Thanks for the informative and inspiring post! This is definitely cool, and I can imagine very useful.
However I do want to mention that the “recommended” flow these days isn’t to separate out a tool request in the way you have. Eg instead of asking an LLM to route a tool, extracting that, running the tool, passing output back to the LLM, etc. - you simply pass the tool definitions, prompt, structural output expectations, and let the LLM (and your caller library) manage the tool use loop.
That’s how these modern LLMs are trained in post-training, and so I suspect it’s likely you’ll get different (and potentially worse?) results in trying to subvert this with a small, local model.
It comes with all the downsides you mentioned to let the LLM do this, but is also more likely to be in-distribution, and it’s easier to compose multiple tool calls.
Anyway, thanks for sharing! I’d love to see evals on a task where it compares the result when an LLM is involved in tool selection versus when it is handed tool output only - if I’m wrong about quality degradation then there’s a lot to like about your local tool routing.
great point, appreciate the comment. totally agree with your framing, though i think there’s still a gap in how tool use is handled today.
quick note: it doesn’t have to be an rnn. i’ve got a follow-up example coming that uses a transformer-style ToolController with self attention, more expressive routing, etc.
but here’s the thing — when you rely on few-shot bootstrapping the LLM, you never end up updating the model's priors. even after 100k tool calls, you’re still stuck in the same polluted context window and its all stateless.

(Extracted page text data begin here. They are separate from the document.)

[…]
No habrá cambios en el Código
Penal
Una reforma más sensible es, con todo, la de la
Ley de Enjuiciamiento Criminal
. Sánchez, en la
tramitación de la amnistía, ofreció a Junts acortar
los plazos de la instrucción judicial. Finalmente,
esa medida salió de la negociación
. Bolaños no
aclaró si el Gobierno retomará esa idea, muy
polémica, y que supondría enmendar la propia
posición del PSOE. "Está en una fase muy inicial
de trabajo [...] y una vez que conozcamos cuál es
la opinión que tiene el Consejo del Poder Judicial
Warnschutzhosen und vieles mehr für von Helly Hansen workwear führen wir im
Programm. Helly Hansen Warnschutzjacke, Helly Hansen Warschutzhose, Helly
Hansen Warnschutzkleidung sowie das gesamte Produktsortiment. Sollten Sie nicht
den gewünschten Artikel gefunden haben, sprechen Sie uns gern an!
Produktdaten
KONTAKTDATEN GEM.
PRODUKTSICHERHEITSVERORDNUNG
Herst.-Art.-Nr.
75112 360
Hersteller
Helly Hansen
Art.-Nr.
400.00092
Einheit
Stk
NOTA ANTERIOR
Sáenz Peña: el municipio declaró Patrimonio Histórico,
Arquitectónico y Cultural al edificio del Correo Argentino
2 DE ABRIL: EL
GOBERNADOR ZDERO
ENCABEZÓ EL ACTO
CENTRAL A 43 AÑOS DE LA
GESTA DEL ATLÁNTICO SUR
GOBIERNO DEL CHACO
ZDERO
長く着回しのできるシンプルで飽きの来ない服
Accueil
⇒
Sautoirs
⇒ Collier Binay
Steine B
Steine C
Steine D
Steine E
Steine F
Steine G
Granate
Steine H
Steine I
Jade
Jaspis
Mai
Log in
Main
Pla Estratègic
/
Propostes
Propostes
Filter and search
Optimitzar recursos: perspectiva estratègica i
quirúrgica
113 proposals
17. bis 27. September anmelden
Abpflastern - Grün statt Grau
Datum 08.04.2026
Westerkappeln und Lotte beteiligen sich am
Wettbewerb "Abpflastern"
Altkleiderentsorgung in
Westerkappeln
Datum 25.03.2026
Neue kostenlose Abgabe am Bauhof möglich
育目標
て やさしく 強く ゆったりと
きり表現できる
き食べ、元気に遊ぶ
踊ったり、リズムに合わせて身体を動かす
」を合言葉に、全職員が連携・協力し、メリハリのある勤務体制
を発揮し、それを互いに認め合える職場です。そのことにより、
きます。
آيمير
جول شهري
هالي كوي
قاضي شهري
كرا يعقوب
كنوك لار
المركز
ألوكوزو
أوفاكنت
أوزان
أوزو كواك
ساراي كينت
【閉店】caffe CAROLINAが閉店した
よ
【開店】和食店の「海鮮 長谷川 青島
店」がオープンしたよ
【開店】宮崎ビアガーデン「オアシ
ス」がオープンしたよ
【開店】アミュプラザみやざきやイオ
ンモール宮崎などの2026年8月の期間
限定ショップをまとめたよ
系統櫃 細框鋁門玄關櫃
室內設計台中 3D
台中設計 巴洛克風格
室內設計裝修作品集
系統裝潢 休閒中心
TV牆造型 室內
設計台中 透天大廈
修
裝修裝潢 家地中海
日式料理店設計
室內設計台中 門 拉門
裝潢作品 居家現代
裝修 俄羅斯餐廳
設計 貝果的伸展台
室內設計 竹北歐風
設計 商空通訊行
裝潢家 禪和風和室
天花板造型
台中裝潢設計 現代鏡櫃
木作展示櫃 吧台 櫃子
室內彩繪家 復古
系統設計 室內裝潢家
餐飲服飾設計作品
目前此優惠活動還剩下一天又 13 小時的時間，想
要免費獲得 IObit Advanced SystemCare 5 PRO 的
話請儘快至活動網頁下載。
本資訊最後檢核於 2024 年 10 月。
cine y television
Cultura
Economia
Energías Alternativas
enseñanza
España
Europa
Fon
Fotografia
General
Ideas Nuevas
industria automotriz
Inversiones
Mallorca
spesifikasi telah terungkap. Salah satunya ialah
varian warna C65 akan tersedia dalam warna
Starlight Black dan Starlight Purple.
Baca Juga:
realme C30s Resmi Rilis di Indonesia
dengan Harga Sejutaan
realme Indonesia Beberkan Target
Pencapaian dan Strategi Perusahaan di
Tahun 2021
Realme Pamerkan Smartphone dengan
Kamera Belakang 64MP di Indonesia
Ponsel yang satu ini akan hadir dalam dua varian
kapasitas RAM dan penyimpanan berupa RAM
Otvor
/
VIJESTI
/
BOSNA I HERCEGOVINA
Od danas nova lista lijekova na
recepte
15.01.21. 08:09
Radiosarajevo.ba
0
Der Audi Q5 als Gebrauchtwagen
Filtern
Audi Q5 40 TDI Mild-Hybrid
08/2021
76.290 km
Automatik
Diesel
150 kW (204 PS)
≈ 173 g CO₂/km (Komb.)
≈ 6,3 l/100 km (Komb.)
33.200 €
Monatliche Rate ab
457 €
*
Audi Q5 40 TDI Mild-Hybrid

this gets worse fast with more than 3–4 tool calls, especially when there’s branching logic (e.g., if api1 > 5, go left, else right).
what this approach offers is: backprop through tool calls. you can tune prompts and update priors across the full workflow, end to end. trying to develop this intuition a bit more, and would love feedback.
thanks for the suggestion on the eval — will post that comparison soon.